Il caso di questa famiglia Askalija ci permette di notare le differenze di approccio dei vari paesi europei. In Germania la questione dei richiedenti asilo e degli immigrati è regolamentata da leggi. Chi può essere accolto, viene accolto con casa e lavoro, chi non ha diritto all’asilo politico e non ha un lavoro viene respinto non con un semplice foglio di via, ma caricandolo su un aereo (procedura che in termini tecnici si chiama “deportazione”). Questo è quello che avviene in gran parte del Nord Europa e che da qualche tempo ha cominciato a verificarsi anche in Italia. Nel Nord Europa però chi viene accolto non è trattato come un pariah, ma ottiene una serie di facilitazioni: corsi di lingue, alloggio e lavoro. In Italia invece, se da un lato le espulsioni sono meno sistematiche, dall’altro l’accoglienza è del tutto assente, favorendo situazioni di emarginazione ed illegalità.

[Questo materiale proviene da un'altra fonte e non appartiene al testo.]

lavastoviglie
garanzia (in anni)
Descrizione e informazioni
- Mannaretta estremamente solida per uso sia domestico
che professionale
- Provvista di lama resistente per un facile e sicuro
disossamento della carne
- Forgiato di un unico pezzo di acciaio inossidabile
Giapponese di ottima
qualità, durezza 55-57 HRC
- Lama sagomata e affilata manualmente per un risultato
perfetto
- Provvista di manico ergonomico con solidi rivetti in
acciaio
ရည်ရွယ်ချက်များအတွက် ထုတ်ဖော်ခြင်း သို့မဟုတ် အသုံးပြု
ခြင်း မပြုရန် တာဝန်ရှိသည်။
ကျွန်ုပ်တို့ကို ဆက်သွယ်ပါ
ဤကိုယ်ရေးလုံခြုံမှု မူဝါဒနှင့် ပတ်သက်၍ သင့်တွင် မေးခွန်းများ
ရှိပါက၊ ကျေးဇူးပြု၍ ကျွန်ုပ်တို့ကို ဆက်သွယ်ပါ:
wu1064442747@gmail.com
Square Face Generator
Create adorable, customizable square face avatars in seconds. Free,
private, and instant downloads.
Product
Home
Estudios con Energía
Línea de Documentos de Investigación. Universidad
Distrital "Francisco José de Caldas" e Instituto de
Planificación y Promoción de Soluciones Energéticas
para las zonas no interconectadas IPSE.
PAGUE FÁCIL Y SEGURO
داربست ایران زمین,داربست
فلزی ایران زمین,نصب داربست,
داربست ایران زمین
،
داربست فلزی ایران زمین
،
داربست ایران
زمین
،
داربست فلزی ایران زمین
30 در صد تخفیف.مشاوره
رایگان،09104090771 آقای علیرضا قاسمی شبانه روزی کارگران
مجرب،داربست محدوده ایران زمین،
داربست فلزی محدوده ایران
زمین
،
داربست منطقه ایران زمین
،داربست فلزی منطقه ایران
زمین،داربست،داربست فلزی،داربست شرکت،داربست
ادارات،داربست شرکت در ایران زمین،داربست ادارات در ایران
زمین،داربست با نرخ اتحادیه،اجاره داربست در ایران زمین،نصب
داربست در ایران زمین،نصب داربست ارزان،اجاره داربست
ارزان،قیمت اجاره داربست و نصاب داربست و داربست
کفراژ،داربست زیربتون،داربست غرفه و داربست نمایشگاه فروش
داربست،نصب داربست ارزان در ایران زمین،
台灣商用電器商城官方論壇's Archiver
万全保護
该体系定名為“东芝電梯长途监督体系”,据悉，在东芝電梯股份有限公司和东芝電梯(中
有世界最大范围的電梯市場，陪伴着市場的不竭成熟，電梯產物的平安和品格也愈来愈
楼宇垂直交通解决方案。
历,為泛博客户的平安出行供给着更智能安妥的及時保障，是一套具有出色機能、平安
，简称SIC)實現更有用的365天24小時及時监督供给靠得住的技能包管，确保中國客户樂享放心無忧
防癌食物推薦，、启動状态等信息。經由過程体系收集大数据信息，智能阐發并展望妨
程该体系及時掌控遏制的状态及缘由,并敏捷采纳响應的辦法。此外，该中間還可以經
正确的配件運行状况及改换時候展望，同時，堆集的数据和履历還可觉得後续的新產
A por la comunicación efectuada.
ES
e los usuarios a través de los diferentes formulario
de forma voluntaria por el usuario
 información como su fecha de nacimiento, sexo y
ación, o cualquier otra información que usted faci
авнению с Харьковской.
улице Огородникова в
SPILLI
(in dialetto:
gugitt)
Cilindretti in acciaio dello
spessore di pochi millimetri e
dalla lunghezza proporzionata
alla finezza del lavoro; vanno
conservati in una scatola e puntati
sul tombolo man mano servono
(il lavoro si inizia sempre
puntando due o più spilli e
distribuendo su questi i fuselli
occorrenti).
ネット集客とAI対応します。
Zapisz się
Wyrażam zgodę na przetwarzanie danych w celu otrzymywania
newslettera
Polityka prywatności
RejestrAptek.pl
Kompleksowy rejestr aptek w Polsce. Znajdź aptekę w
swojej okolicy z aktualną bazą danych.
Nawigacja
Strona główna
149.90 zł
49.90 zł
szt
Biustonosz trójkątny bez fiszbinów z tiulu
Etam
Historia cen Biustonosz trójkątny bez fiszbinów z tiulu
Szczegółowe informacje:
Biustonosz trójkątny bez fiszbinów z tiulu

Il campo “autorizzato” e il nuovo campo
L'Italia è l'unico paese d'Europa a segregare i Rom nei "campi" impedendone ogni integrazione.
Essendo da più tempo nel campo, questa famiglia di Askalija vive nel campo “autorizzato”. Le baracche sono più curate e le strade asfaltate, per il resto è molto simile al campo abusivo. Il campo autorizzato è circondato da una rete metallica e protetto da una guardiola in cui alcuni Rom, stipendiati dal Comune, fanno una specie di servizio di portineria. Questo sistema di recinzione sembra sia stato uno dei motivi per cui è morta una bambina nell’incendio che c’è stato nel 2000. La guardiola impedisce di fatto ai visitatori di entrare liberamente nel campo e aumenta la distanza fra chi è dentro e chi è fuori.

nuovo campo
Uscendo ci mostrano il “nuovo” campo nomadi che stanno costruendo. Pare che molte associazioni di volontariato abbiano criticato l’ipotesi di costruire un altro campo, ma c'è chi non è poi così critico verso questa decisione. Spesso i Rom che vanno a vivere nei quartieri con i fiorentini non si trovano bene. Si sentono emarginati e non possono contare neanche sulla rete di parenti e sulla solidarietà che invece c’era nel campo. In più di un caso hanno preferito addirittura tornare nel campo.
Il nostro modello di vita è difficile da sostenere per un popolo che ha uno stile di vita così diverso dal nostro e così poche opportunità di integrarsi.

In ogni caso fra i Rom ci sono molte aspettative verso il nuovo campo. Le strade sembrano larghe e le piazzole ben fatte. “Le costruiscono per noi, vero?”, mi chiede un bambino speranzoso. Sinceramente non so come saranno previste le assegnazioni degli alloggi. Capisco che dal punto di vista di chi vive nel campo adesso, la costruzione di un nuovo campo più confortevole sia un passo avanti, ma non posso non pensare che questo sia un sistema di segregazione organizzato e che in questi ghetti si chiudono persone che in realtà non siamo disposti ad accettere che vivano fra noi. Non è un caso che l’European Roma Rights Center abbia definito l’Italia “il paese dei campi” nel suo rapporto sulla situazione dei Rom nel mondo (Cfr. Il paese dei campi. La segregazione razziale dei Rom in Italia, serie “Rapporti nazionali”, n. 9, ottobre 2000).